### Task material
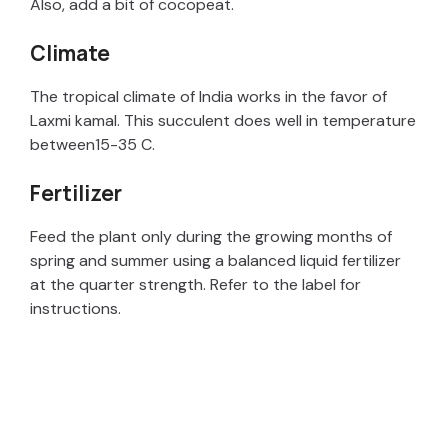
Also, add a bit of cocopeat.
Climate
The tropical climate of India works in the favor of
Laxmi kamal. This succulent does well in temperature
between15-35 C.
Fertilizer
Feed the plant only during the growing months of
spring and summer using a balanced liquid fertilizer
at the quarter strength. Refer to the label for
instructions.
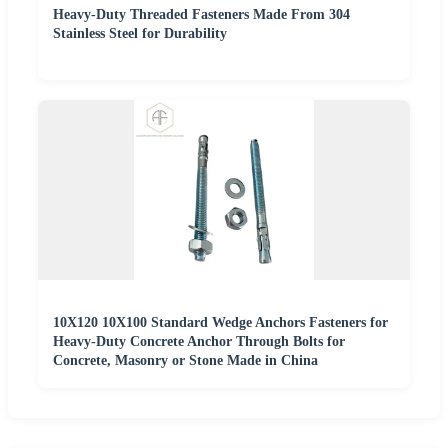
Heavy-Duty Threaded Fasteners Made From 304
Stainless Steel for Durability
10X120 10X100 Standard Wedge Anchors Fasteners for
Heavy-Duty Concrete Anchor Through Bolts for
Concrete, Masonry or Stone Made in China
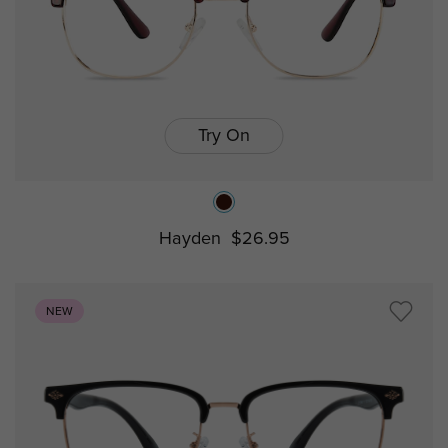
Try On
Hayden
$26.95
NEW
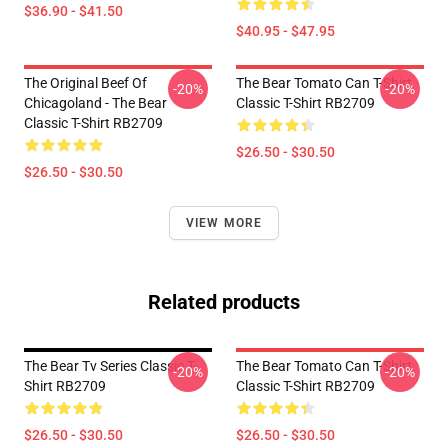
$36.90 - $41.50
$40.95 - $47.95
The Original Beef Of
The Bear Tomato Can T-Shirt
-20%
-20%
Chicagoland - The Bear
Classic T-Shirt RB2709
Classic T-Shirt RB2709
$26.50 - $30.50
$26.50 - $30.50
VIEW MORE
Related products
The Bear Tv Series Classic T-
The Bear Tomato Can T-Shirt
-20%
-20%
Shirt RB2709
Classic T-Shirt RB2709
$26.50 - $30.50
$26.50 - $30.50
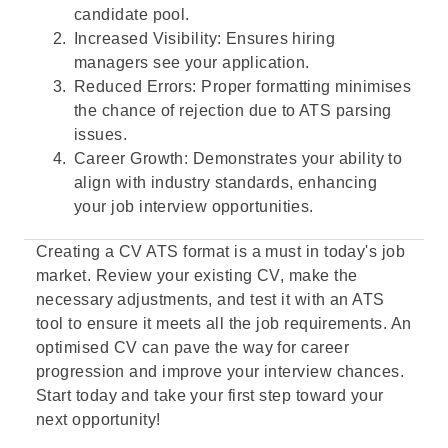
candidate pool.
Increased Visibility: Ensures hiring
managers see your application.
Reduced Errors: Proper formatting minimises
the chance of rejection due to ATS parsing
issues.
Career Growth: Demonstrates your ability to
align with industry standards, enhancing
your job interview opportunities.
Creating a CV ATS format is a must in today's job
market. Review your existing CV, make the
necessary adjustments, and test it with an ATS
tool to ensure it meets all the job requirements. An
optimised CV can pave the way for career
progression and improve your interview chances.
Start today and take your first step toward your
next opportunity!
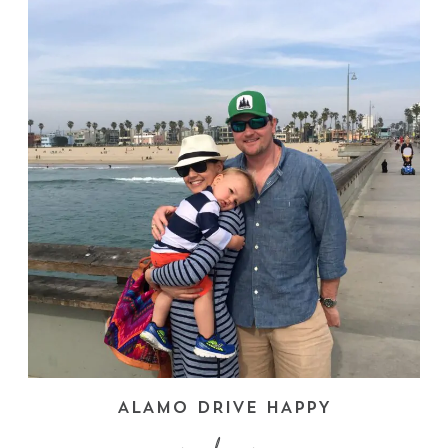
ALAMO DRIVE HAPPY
---
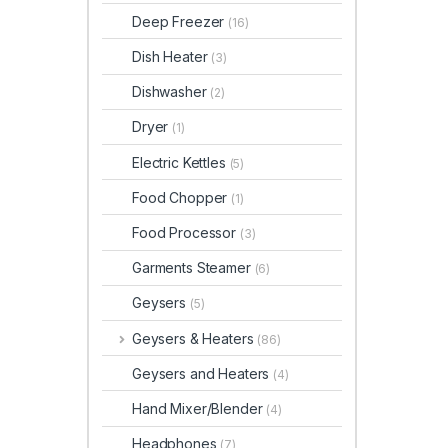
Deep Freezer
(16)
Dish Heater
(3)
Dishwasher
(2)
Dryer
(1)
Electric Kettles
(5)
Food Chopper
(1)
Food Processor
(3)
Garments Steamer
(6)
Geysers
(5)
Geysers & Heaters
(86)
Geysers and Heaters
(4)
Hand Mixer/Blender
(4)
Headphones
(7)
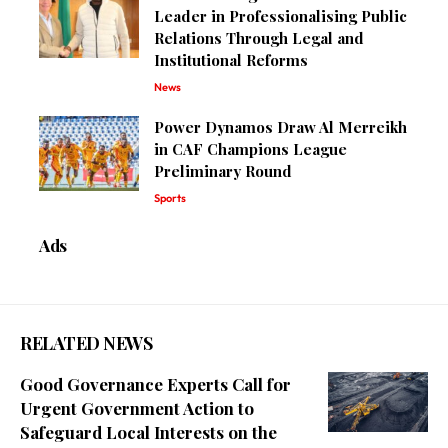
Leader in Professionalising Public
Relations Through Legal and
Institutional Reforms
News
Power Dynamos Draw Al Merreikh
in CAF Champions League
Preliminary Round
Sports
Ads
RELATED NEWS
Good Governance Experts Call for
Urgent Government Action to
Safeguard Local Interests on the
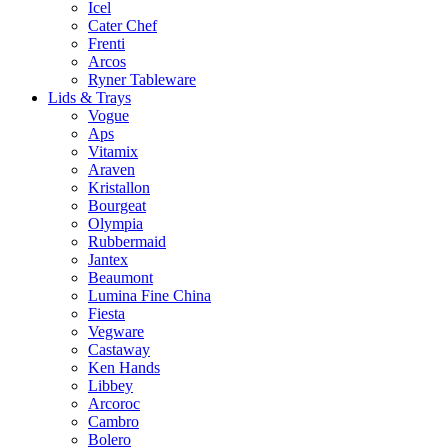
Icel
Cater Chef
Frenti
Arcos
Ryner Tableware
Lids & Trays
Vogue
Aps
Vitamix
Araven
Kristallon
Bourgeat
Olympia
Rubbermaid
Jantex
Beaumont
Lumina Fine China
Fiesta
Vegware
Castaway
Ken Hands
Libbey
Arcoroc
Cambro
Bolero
* * *
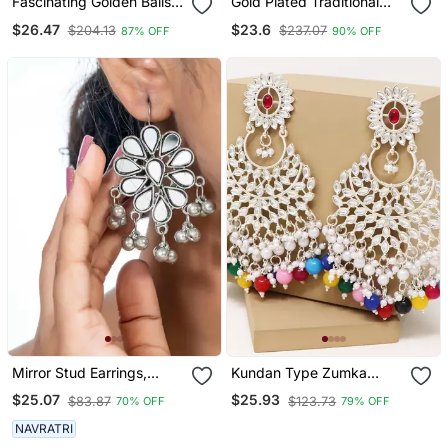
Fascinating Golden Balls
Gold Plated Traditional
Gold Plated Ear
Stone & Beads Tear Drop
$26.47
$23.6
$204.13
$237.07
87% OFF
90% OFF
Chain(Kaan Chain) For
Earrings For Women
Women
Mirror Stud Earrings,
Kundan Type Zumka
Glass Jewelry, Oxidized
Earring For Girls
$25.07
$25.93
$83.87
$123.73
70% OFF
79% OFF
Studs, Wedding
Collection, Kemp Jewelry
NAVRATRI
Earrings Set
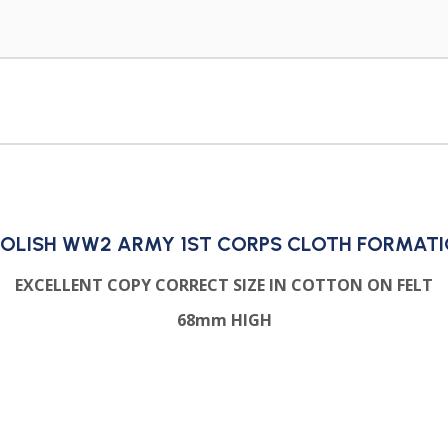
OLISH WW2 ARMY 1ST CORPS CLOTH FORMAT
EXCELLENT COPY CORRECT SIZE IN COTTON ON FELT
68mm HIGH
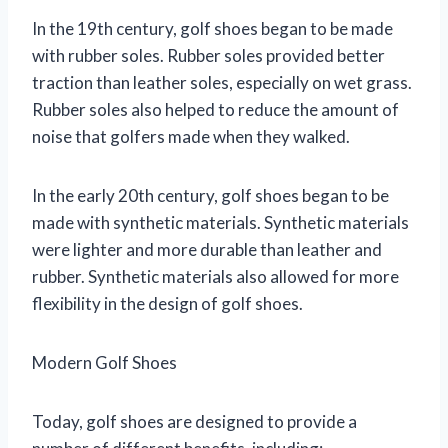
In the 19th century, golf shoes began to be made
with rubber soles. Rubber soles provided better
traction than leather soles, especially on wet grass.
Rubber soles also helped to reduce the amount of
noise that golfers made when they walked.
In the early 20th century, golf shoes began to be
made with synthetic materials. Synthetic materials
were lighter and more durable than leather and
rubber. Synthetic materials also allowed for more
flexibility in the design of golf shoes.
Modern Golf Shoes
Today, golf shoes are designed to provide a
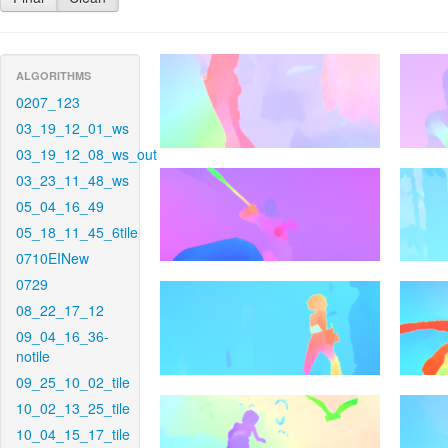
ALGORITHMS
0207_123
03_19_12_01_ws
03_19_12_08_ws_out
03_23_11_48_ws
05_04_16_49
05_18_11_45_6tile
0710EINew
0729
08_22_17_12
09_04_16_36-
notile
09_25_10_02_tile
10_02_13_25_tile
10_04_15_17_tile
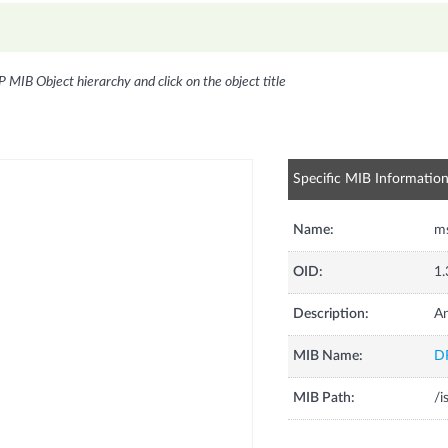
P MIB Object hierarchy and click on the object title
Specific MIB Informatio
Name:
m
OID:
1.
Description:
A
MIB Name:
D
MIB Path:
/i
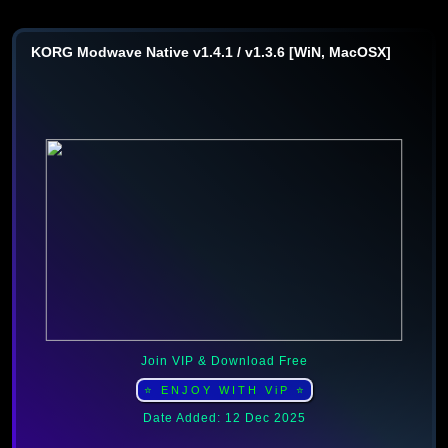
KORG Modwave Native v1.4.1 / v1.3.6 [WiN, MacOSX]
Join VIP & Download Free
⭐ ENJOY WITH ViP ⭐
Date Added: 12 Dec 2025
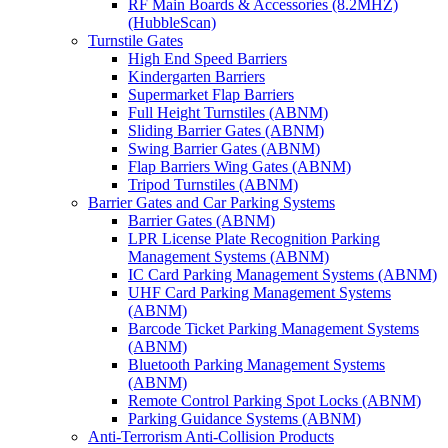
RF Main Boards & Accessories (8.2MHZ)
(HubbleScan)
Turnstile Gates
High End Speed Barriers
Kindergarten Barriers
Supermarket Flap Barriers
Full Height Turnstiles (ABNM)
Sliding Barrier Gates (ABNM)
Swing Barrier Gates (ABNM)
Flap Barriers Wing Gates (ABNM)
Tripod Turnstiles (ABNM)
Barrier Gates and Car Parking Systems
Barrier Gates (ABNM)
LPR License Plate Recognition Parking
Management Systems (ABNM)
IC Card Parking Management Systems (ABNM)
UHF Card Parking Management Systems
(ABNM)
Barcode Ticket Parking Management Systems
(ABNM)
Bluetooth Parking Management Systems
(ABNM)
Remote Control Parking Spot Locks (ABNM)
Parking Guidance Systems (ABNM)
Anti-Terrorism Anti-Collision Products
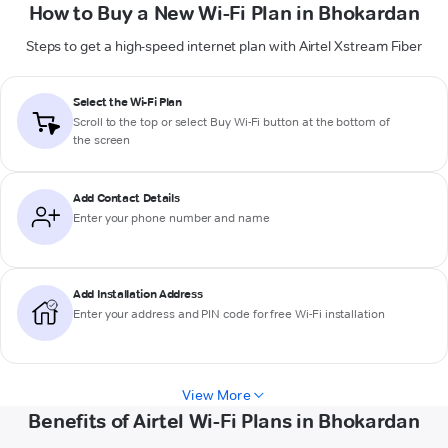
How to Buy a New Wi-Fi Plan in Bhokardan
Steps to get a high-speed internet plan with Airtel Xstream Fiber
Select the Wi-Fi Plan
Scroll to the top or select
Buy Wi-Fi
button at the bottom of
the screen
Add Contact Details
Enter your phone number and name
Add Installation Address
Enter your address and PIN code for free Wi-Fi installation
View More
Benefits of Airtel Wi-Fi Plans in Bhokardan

### Task requirements
Above are records with pictures. Reproduce exactly only the lines from the line with "Also, add a bit of cocopeat." through the line with "market. Review your existing CV, make the", both ends included, and leave the pictures out.

### Answer to the problem
Also, add a bit of cocopeat.
Climate
The tropical climate of India works in the favor of
Laxmi kamal. This succulent does well in temperature
between15-35 C.
Fertilizer
Feed the plant only during the growing months of
spring and summer using a balanced liquid fertilizer
at the quarter strength. Refer to the label for
instructions.
Heavy-Duty Threaded Fasteners Made From 304
Stainless Steel for Durability
10X120 10X100 Standard Wedge Anchors Fasteners for
Heavy-Duty Concrete Anchor Through Bolts for
Concrete, Masonry or Stone Made in China
Try On
Hayden
$26.95
NEW
$36.90 - $41.50
$40.95 - $47.95
The Original Beef Of
The Bear Tomato Can T-Shirt
-20%
-20%
Chicagoland - The Bear
Classic T-Shirt RB2709
Classic T-Shirt RB2709
$26.50 - $30.50
$26.50 - $30.50
VIEW MORE
Related products
The Bear Tv Series Classic T-
The Bear Tomato Can T-Shirt
-20%
-20%
Shirt RB2709
Classic T-Shirt RB2709
$26.50 - $30.50
$26.50 - $30.50
candidate pool.
Increased Visibility: Ensures hiring
managers see your application.
Reduced Errors: Proper formatting minimises
the chance of rejection due to ATS parsing
issues.
Career Growth: Demonstrates your ability to
align with industry standards, enhancing
your job interview opportunities.
Creating a CV ATS format is a must in today's job
market. Review your existing CV, make the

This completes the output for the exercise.